SOURCE INFORMATION START
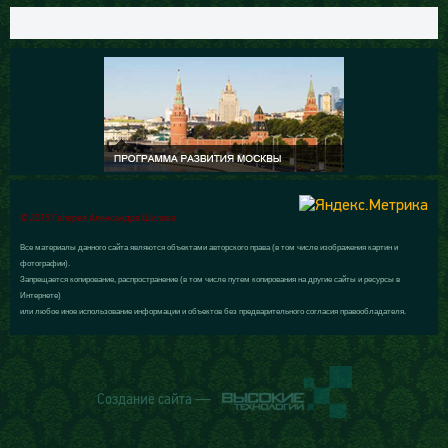
© 2015 Галерея Александра Шилова
Все материалы данного сайта являются объектами авторского права (в том числе изображения картин и
фотографии).
Запрещается копирование, распространение (в том числе путем копирования на другие сайты и ресурсы в
Интернете)
или любое иное использование информации и объектов без предварительного согласия правообладателя.
Создание сайта —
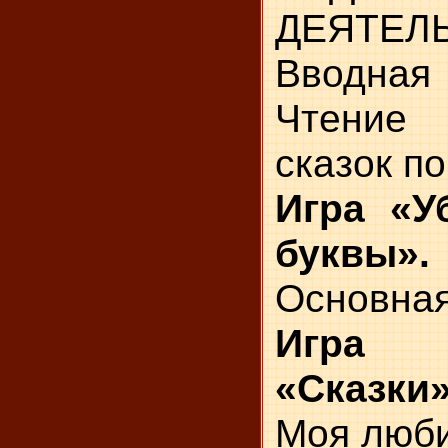
ДЕЯТЕЛ
Вводная 
Чтение
сказок по
Игра «У
буквы».
Основная
Игра
«Сказки»
Моя люби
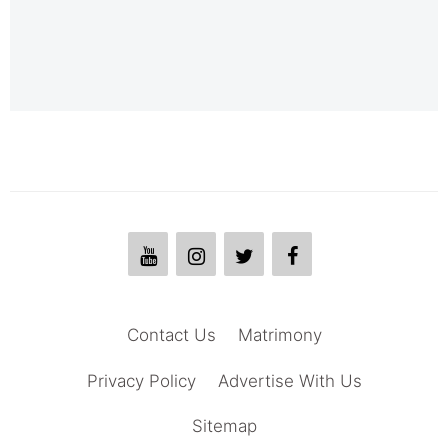
Contact Us
Matrimony
Privacy Policy
Advertise With Us
Sitemap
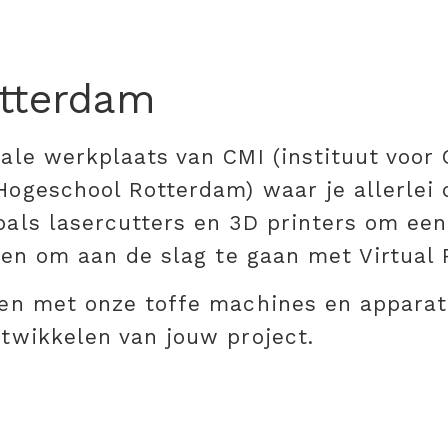
otterdam
tale werkplaats van CMI (instituut voo
Hogeschool Rotterdam) waar je allerlei
oals lasercutters en 3D printers om ee
iten om aan de slag te gaan met Virtual 
rken met onze toffe machines en appara
ntwikkelen van jouw project.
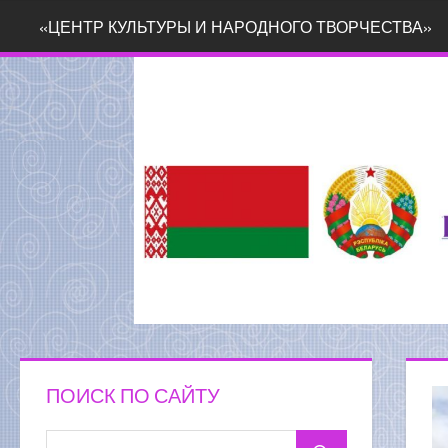
Перейти
«ЦЕНТР КУЛЬТУРЫ И НАРОДНОГО ТВОРЧЕСТВА»
к
содержимому
ПОИСК ПО САЙТУ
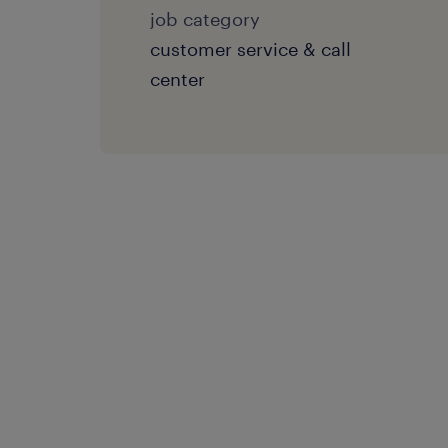
job category
customer service & call
center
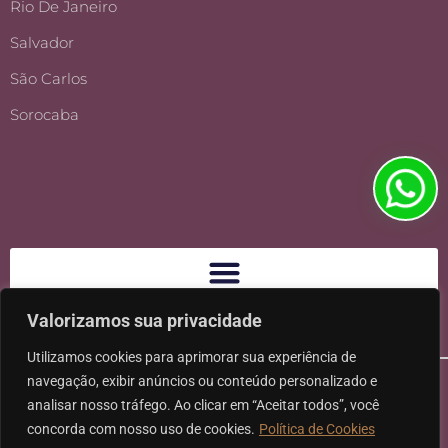
Rio De Janeiro
Salvador
São Carlos
Sorocaba
Valorizamos sua privacidade
Utilizamos cookies para aprimorar sua experiência de
navegação, exibir anúncios ou conteúdo personalizado e
analisar nosso tráfego. Ao clicar em “Aceitar todos”, você
concorda com nosso uso de cookies.
Política de Cookies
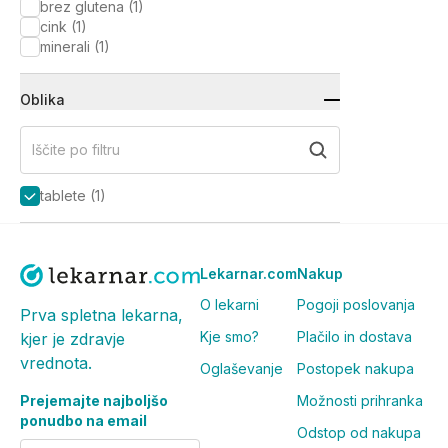
brez glutena
(
1
)
cink
(
1
)
minerali
(
1
)
Oblika
Iščite po filtru
tablete
(
1
)
Lekarnar.com
Nakup
O lekarni
Pogoji poslovanja
Prva spletna lekarna,
Kje smo?
Plačilo in dostava
kjer je zdravje
vrednota.
Oglaševanje
Postopek nakupa
Prejemajte najboljšo
Možnosti prihranka
ponudbo na email
Odstop od nakupa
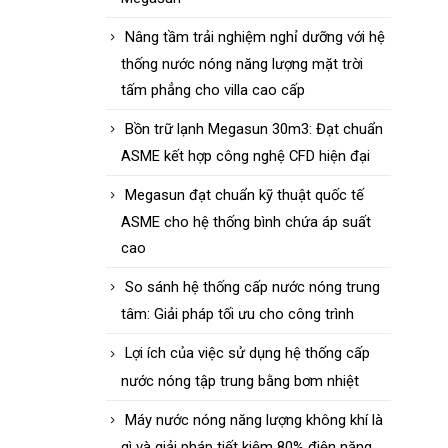
Nâng tầm trải nghiệm nghỉ dưỡng với hệ
thống nước nóng năng lượng mặt trời
tấm phẳng cho villa cao cấp
Bồn trữ lạnh Megasun 30m3: Đạt chuẩn
ASME kết hợp công nghệ CFD hiện đại
Megasun đạt chuẩn kỹ thuật quốc tế
ASME cho hệ thống bình chứa áp suất
cao
So sánh hệ thống cấp nước nóng trung
tâm: Giải pháp tối ưu cho công trình
Lợi ích của việc sử dụng hệ thống cấp
nước nóng tập trung bằng bơm nhiệt
Máy nước nóng năng lượng không khí là
gì và giải pháp tiết kiệm 80% điện năng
SOURCE INFORMATION END
WORK ITEM: Although pictures appear among the entries, please set down only the lines from the one with "ПОИСК ПО САЙТУ" up to and including the one with "Megasun đạt chuẩn kỹ thuật quốc tế", word for word.

RESPONSE FOR THIS EXERCISE:
ПОИСК ПО САЙТУ
job category
customer service & call
center
Rio De Janeiro
Salvador
São Carlos
Sorocaba
Valorizamos sua privacidade
Utilizamos cookies para aprimorar sua experiência de
navegação, exibir anúncios ou conteúdo personalizado e
analisar nosso tráfego. Ao clicar em “Aceitar todos”, você
concorda com nosso uso de cookies.
Política de Cookies
brez glutena
(
1
)
cink
(
1
)
minerali
(
1
)
Oblika
Iščite po filtru
tablete
(
1
)
Lekarnar.com
Nakup
O lekarni
Pogoji poslovanja
Prva spletna lekarna,
Kje smo?
Plačilo in dostava
kjer je zdravje
vrednota.
Oglaševanje
Postopek nakupa
Prejemajte najboljšo
Možnosti prihranka
ponudbo na email
Odstop od nakupa
Nâng tầm trải nghiệm nghỉ dưỡng với hệ
thống nước nóng năng lượng mặt trời
tấm phẳng cho villa cao cấp
Bồn trữ lạnh Megasun 30m3: Đạt chuẩn
ASME kết hợp công nghệ CFD hiện đại
Megasun đạt chuẩn kỹ thuật quốc tế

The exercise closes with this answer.